## Listed entries:

= Beginning of Section =

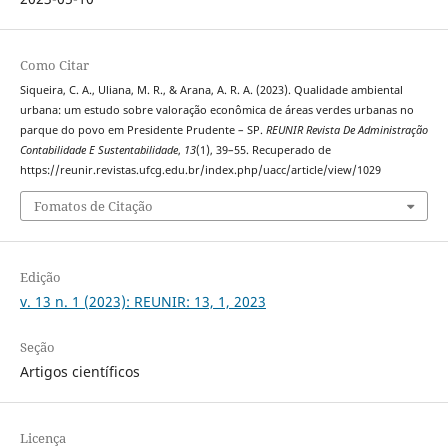
Como Citar
Siqueira, C. A., Uliana, M. R., & Arana, A. R. A. (2023). Qualidade ambiental
urbana: um estudo sobre valoração econômica de áreas verdes urbanas no
parque do povo em Presidente Prudente – SP.
REUNIR Revista De Administração
Contabilidade E Sustentabilidade
,
13
(1), 39–55. Recuperado de
https://reunir.revistas.ufcg.edu.br/index.php/uacc/article/view/1029
Fomatos de Citação
Edição
v. 13 n. 1 (2023): REUNIR: 13, 1, 2023
Seção
Artigos científicos
Licença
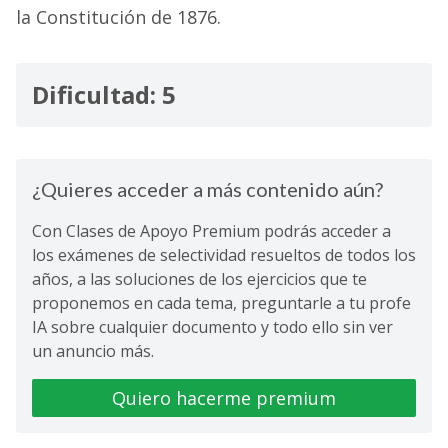
la Constitución de 1876.
Dificultad: 5
¿Quieres acceder a más contenido aún?
Con Clases de Apoyo Premium podrás acceder a
los exámenes de selectividad resueltos de todos los
años, a las soluciones de los ejercicios que te
proponemos en cada tema, preguntarle a tu profe
IA sobre cualquier documento y todo ello sin ver
un anuncio más.
Quiero hacerme premium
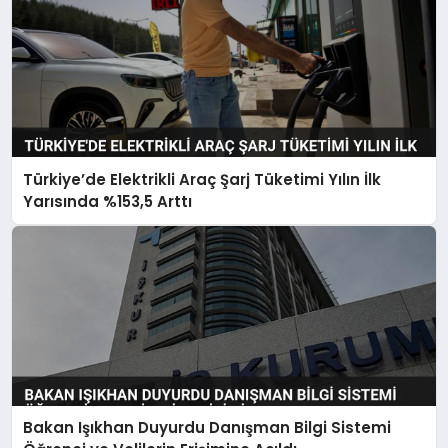
Türkiye’de Elektrikli Araç Şarj Tüketimi Yılın İlk
Yarısında %153,5 Arttı
Bakan Işıkhan Duyurdu Danışman Bilgi Sistemi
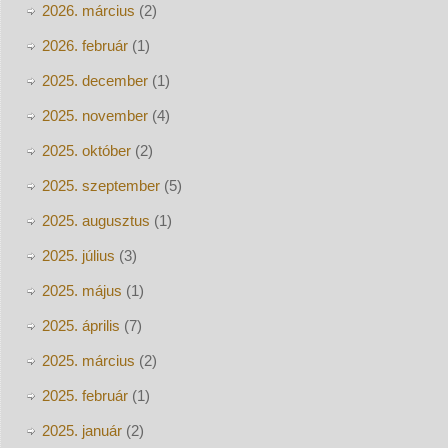
2026. március
(2)
2026. február
(1)
2025. december
(1)
2025. november
(4)
2025. október
(2)
2025. szeptember
(5)
2025. augusztus
(1)
2025. július
(3)
2025. május
(1)
2025. április
(7)
2025. március
(2)
2025. február
(1)
2025. január
(2)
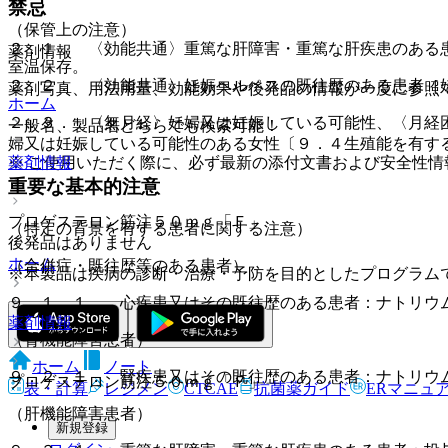
禁忌
（保管上の注意）
２．１． 〈効能共通〉重篤な肝障害・重篤な肝疾患のある
薬剤情報
室温保存。
２．２． 〈効能共通〉妊娠ヘルペスの既往歴のある患者［
薬剤写真、用法用量、効能効果や後発品の情報が一度に参照
ホーム
２．３． 〈無月経〉妊婦又は妊娠している可能性、〈月経
一般名、製品名どちらでも検索可能！
婦又は妊娠している可能性のある女性〔９．４生殖能を有す
※ ご使用いただく際に、必ず最新の添付文書および安全性情
薬剤情報
重要な基本的注意
プロゲステロン筋注５０ｍｇ「Ｆ」
（特定の背景を有する患者に関する注意）
後発品はありません
ホーム
（合併症・既往歴等のある患者）
※本製品は疾病の診断・治療・予防を目的としたプログラム
９．１．１． 心疾患又はその既往歴のある患者：ナトリウ
薬剤情報
（腎機能障害患者）
ホーム
ノート
９．２．１． 腎疾患又はその既往歴のある患者：ナトリウ
プロゲステロン筋注５０ｍｇ「Ｆ」
表・計算
レジメン
CTCAE
抗菌薬ガイド
ERマニュ
（肝機能障害患者）
新規登録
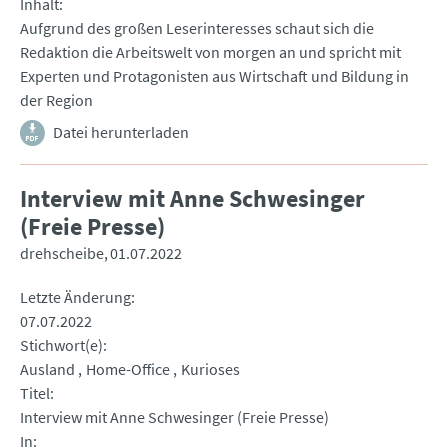
Inhalt
Aufgrund des großen Leserinteresses schaut sich die
Redaktion die Arbeitswelt von morgen an und spricht mit
Experten und Protagonisten aus Wirtschaft und Bildung in
der Region
Datei herunterladen
Interview mit Anne Schwesinger
(Freie Presse)
drehscheibe
01.07.2022
Letzte Änderung
07.07.2022
Stichwort(e)
Ausland
Home-Office
Kurioses
Titel
Interview mit Anne Schwesinger (Freie Presse)
In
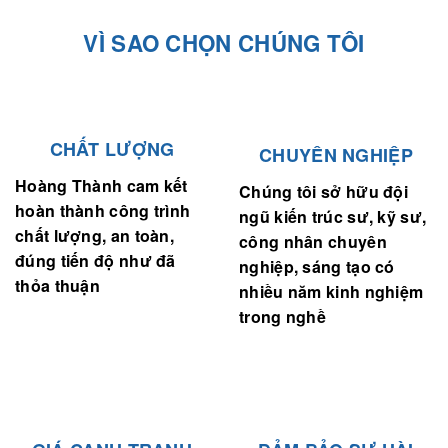
VÌ SAO CHỌN CHÚNG TÔI
CHẤT LƯỢNG
CHUYÊN NGHIỆP
Hoàng Thành cam kết
Chúng tôi sở hữu đội
hoàn thành công trình
ngũ kiến trúc sư, kỹ sư,
chất lượng, an toàn,
công nhân chuyên
đúng tiến độ như đã
nghiệp, sáng tạo có
thỏa thuận
nhiều năm kinh nghiệm
trong nghề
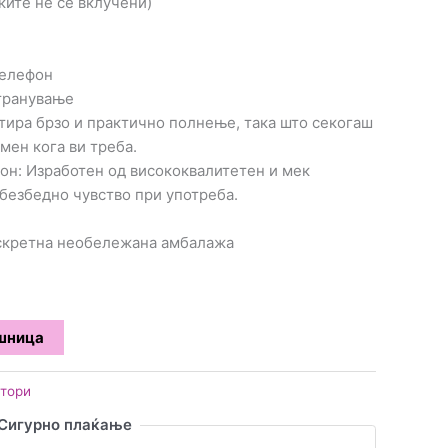
ките не се вклучени)
телефон
странување
тира брзо и практично полнење, така што секогаш
мен кога ви треба.
он: Изработен од висококвалитетен и мек
 безбедно чувство при употреба.
искретна необележана амбалажа
ошница
тори
Сигурно плаќање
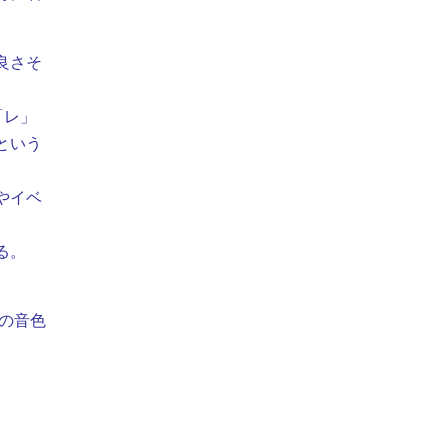
良さそ
「レ」
という
やイベ
る。
の音色
。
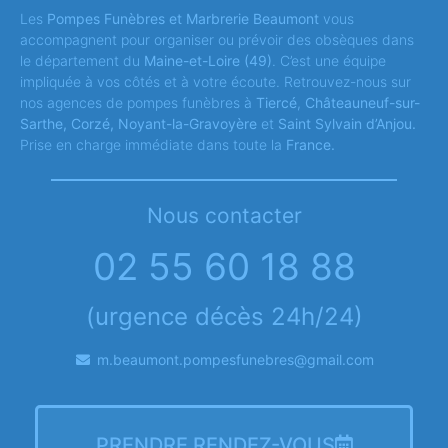
Les
Pompes Funèbres et Marbrerie Beaumont
vous
accompagnent pour organiser ou prévoir des obsèques dans
le département du
Maine-et-Loire
(49)
. C’est une équipe
impliquée à vos côtés et à votre écoute. Retrouvez-nous sur
nos agences de pompes funèbres à
Tiercé
,
Châteauneuf-sur-
Sarthe, Corzé, Noyant-la-Gravoyère
et
Saint Sylvain d’Anjou.
Prise en charge immédiate dans toute la
France.
Nous contacter
02 55 60 18 88
(urgence décès 24h/24)
m.beaumont.pompesfunebres@gmail.com
PRENDRE RENDEZ-VOUS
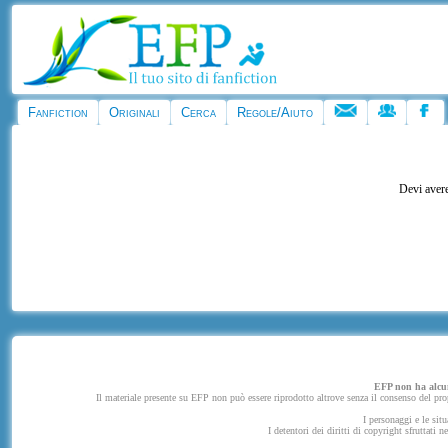
Fanfiction
Originali
Cerca
Regole/Aiuto
Devi avere
EFP non ha alcuna
Il materiale presente su EFP non può essere riprodotto altrove senza il consenso del propr
I personaggi e le situ
I detentori dei diritti di copyright sfruttati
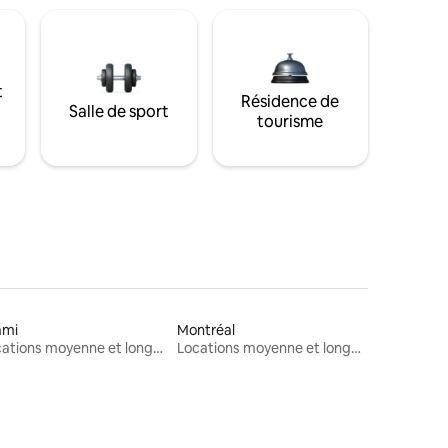
t
Résidence de
Salle de sport
tourisme
ami
Montréal
Locations moyenne et longue durée
Locations moyenne et longue durée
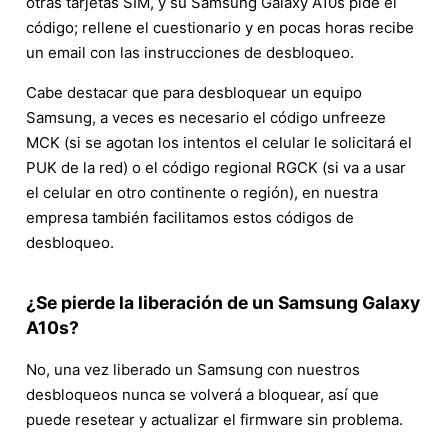
otras tarjetas SIM, y su Samsung Galaxy A10s pide el
código; rellene el cuestionario y en pocas horas recibe
un email con las instrucciones de desbloqueo.
Cabe destacar que para desbloquear un equipo
Samsung, a veces es necesario el código unfreeze
MCK (si se agotan los intentos el celular le solicitará el
PUK de la red) o el código regional RGCK (si va a usar
el celular en otro continente o región), en nuestra
empresa también facilitamos estos códigos de
desbloqueo.
¿Se pierde la liberación de un Samsung Galaxy
A10s?
No, una vez liberado un Samsung con nuestros
desbloqueos nunca se volverá a bloquear, así que
puede resetear y actualizar el firmware sin problema.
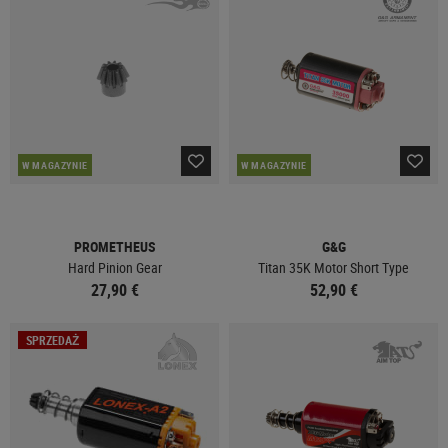
W MAGAZYNIE
W MAGAZYNIE
PROMETHEUS
G&G
Hard Pinion Gear
Titan 35K Motor Short Type
27,90 €
52,90 €
SPRZEDAŻ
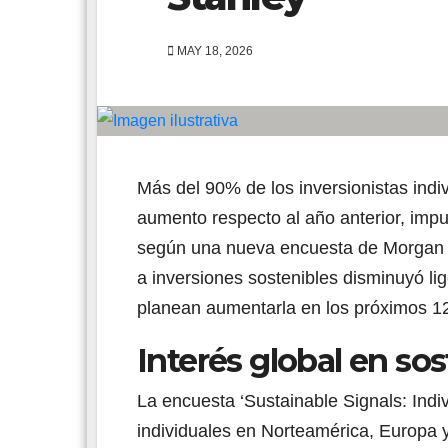
MAY 18, 2026
Más del 90% de los inversionistas indiv
aumento respecto al año anterior, impu
según una nueva encuesta de Morgan St
a inversiones sostenibles disminuyó lig
planean aumentarla en los próximos 1
Interés global en sos
La encuesta ‘Sustainable Signals: Indiv
individuales en Norteamérica, Europa y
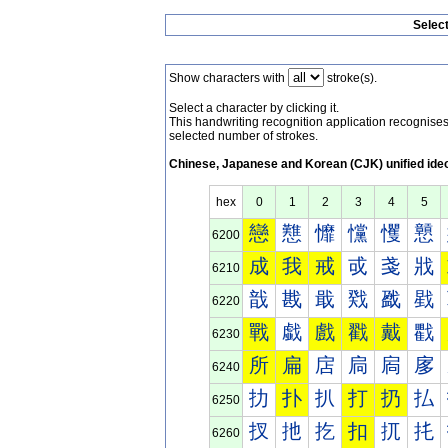
Selec
Show characters with
stroke(s).
Select a character by clicking it.
This handwriting recognition application recognis
selected number of strokes.
Chinese, Japanese and Korean (CJK) unified ide
hex
0
1
2
3
4
5
戀
戁
戂
戃
戄
戅
6200
成
我
戒
戓
戔
戕
6210
戠
戡
戢
戣
戤
戥
6220
戰
戱
戲
戳
戴
戵
6230
所
扁
扂
扃
扄
扅
6240
扐
扑
扒
打
扔
払
6250
扠
扡
扢
扣
扤
扥
6260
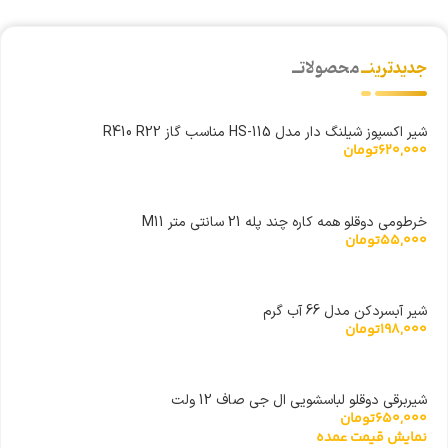
جدیدترینــ
محصولاتــ
شیر اکسپوز شیلنگ دار مدل HS-115 مناسب گاز R410 R22
620,000
تومان
خرطومی دوقلو همه کاره چند پله 21 سانتی متر M11
55,000
تومان
شیر آبسردکن مدل 66 آب گرم
198,000
تومان
شیربرقی دوقلو لباسشویی ال جی صاف 12 ولت
650,000
تومان
نمایش قیمت عمده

= End of Section =

## What you should do:
Each record above is to be restated exactly, with its pictures removed from the copy.

## Expected answer:
Como Citar
Siqueira, C. A., Uliana, M. R., & Arana, A. R. A. (2023). Qualidade ambiental
urbana: um estudo sobre valoração econômica de áreas verdes urbanas no
parque do povo em Presidente Prudente – SP.
REUNIR Revista De Administração
Contabilidade E Sustentabilidade
,
13
(1), 39–55. Recuperado de
https://reunir.revistas.ufcg.edu.br/index.php/uacc/article/view/1029
Fomatos de Citação
Edição
v. 13 n. 1 (2023): REUNIR: 13, 1, 2023
Seção
Artigos científicos
Licença
la Constitución de 1876.
Dificultad: 5
¿Quieres acceder a más contenido aún?
Con Clases de Apoyo Premium podrás acceder a
los exámenes de selectividad resueltos de todos los
años, a las soluciones de los ejercicios que te
proponemos en cada tema, preguntarle a tu profe
IA sobre cualquier documento y todo ello sin ver
un anuncio más.
Quiero hacerme premium
Türkiye’de Elektrikli Araç Şarj Tüketimi Yılın İlk
Yarısında %153,5 Arttı
Bakan Işıkhan Duyurdu Danışman Bilgi Sistemi
2026. március
(2)
2026. február
(1)
2025. december
(1)
2025. november
(4)
2025. október
(2)
2025. szeptember
(5)
2025. augusztus
(1)
2025. július
(3)
2025. május
(1)
2025. április
(7)
2025. március
(2)
2025. február
(1)
2025. január
(2)
禁忌
（保管上の注意）
２．１． 〈効能共通〉重篤な肝障害・重篤な肝疾患のある
薬剤情報
室温保存。
２．２． 〈効能共通〉妊娠ヘルペスの既往歴のある患者［
薬剤写真、用法用量、効能効果や後発品の情報が一度に参照
ホーム
２．３． 〈無月経〉妊婦又は妊娠している可能性、〈月経
一般名、製品名どちらでも検索可能！
婦又は妊娠している可能性のある女性〔９．４生殖能を有す
※ ご使用いただく際に、必ず最新の添付文書および安全性情
薬剤情報
重要な基本的注意
プロゲステロン筋注５０ｍｇ「Ｆ」
（特定の背景を有する患者に関する注意）
後発品はありません
ホーム
（合併症・既往歴等のある患者）
※本製品は疾病の診断・治療・予防を目的としたプログラム
９．１．１． 心疾患又はその既往歴のある患者：ナトリウ
薬剤情報
（腎機能障害患者）
ホーム
ノート
９．２．１． 腎疾患又はその既往歴のある患者：ナトリウ
プロゲステロン筋注５０ｍｇ「Ｆ」
表・計算
レジメン
CTCAE
抗菌薬ガイド
ERマニュ
（肝機能障害患者）
新規登録
Inhalt
Aufgrund des großen Leserinteresses schaut sich die
Redaktion die Arbeitswelt von morgen an und spricht mit
Experten und Protagonisten aus Wirtschaft und Bildung in
der Region
Datei herunterladen
Interview mit Anne Schwesinger
(Freie Presse)
drehscheibe
01.07.2022
Letzte Änderung
07.07.2022
Stichwort(e)
Ausland
Home-Office
Kurioses
Titel
Interview mit Anne Schwesinger (Freie Presse)
In
VÌ SAO CHỌN CHÚNG TÔI
CHẤT LƯỢNG
CHUYÊN NGHIỆP
Hoàng Thành cam kết
Chúng tôi sở hữu đội
hoàn thành công trình
ngũ kiến trúc sư, kỹ sư,
chất lượng, an toàn,
công nhân chuyên
đúng tiến độ như đã
nghiệp, sáng tạo có
thỏa thuận
nhiều năm kinh nghiệm
trong nghề
ките не се вклучени)
телефон
странување
тира брзо и практично полнење, така што секогаш
мен кога ви треба.
он: Изработен од висококвалитетен и мек
 безбедно чувство при употреба.
искретна необележана амбалажа
ошница
тори
Сигурно плаќање
良さそ
「レ」
という
やイベ
る。
の音色
。
Les
Pompes Funèbres et Marbrerie Beaumont
vous
accompagnent pour organiser ou prévoir des obsèques dans
le département du
Maine-et-Loire
(49)
. C’est une équipe
impliquée à vos côtés et à votre écoute. Retrouvez-nous sur
nos agences de pompes funèbres à
Tiercé
,
Châteauneuf-sur-
Sarthe, Corzé, Noyant-la-Gravoyère
et
Saint Sylvain d’Anjou.
Prise en charge immédiate dans toute la
France.
Nous contacter
02 55 60 18 88
(urgence décès 24h/24)
m.beaumont.pompesfunebres@gmail.com
PRENDRE RENDEZ-VOUS
Fanfiction
Originali
Cerca
Regole/Aiuto
Devi avere
EFP non ha alcuna
Il materiale presente su EFP non può essere riprodotto altrove senza il consenso del propr
I personaggi e le situ
I detentori dei diritti di copyright sfruttati
t
Résidence de
Salle de sport
tourisme
ami
Montréal
Locations moyenne et longue durée
Locations moyenne et longue durée
otras tarjetas SIM, y su Samsung Galaxy A10s pide el
código; rellene el cuestionario y en pocas horas recibe
un email con las instrucciones de desbloqueo.
Cabe destacar que para desbloquear un equipo
Samsung, a veces es necesario el código unfreeze
MCK (si se agotan los intentos el celular le solicitará el
PUK de la red) o el código regional RGCK (si va a usar
el celular en otro continente o región), en nuestra
empresa también facilitamos estos códigos de
desbloqueo.
¿Se pierde la liberación de un Samsung Galaxy
A10s?
No, una vez liberado un Samsung con nuestros
desbloqueos nunca se volverá a bloquear, así que
puede resetear y actualizar el firmware sin problema.
W MAGAZYNIE
W MAGAZYNIE
PROMETHEUS
G&G
Hard Pinion Gear
Titan 35K Motor Short Type
27,90 €
52,90 €
SPRZEDAŻ
MAY 18, 2026
Más del 90% de los inversionistas indiv
aumento respecto al año anterior, impu
según una nueva encuesta de Morgan St
a inversiones sostenibles disminuyó lig
planean aumentarla en los próximos 1
Interés global en sos
La encuesta ‘Sustainable Signals: Indiv
individuales en Norteamérica, Europa y
Selec
Show characters with
stroke(s).
Select a character by clicking it.
This handwriting recognition application recognis
selected number of strokes.
Chinese, Japanese and Korean (CJK) unified ide
hex
0
1
2
3
4
5
戀
戁
戂
戃
戄
戅
6200
成
我
戒
戓
戔
戕
6210
戠
戡
戢
戣
戤
戥
6220
戰
戱
戲
戳
戴
戵
6230
所
扁
扂
扃
扄
扅
6240
扐
扑
扒
打
扔
払
6250
扠
扡
扢
扣
扤
扥
6260
جدیدترینــ
محصولاتــ
شیر اکسپوز شیلنگ دار مدل HS-115 مناسب گاز R410 R22
620,000
تومان
خرطومی دوقلو همه کاره چند پله 21 سانتی متر M11
55,000
تومان
شیر آبسردکن مدل 66 آب گرم
198,000
تومان
شیربرقی دوقلو لباسشویی ال جی صاف 12 ولت
650,000
تومان
نمایش قیمت عمده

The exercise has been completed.